* [WHAT YOU ARE ASKED TO DO]
Copy each line of the data below exactly, leaving out pictures.

DATASET CONTENT Block Start

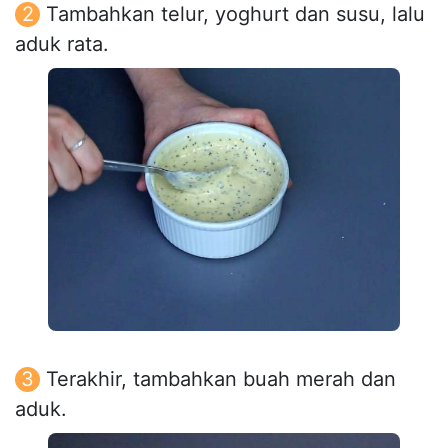
Tambahkan telur, yoghurt dan susu, lalu
aduk rata.
Terakhir, tambahkan buah merah dan
aduk.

DATASET CONTENT Block End

* [RESULT OF THE EXERCISE]
Tambahkan telur, yoghurt dan susu, lalu
aduk rata.
Terakhir, tambahkan buah merah dan
aduk.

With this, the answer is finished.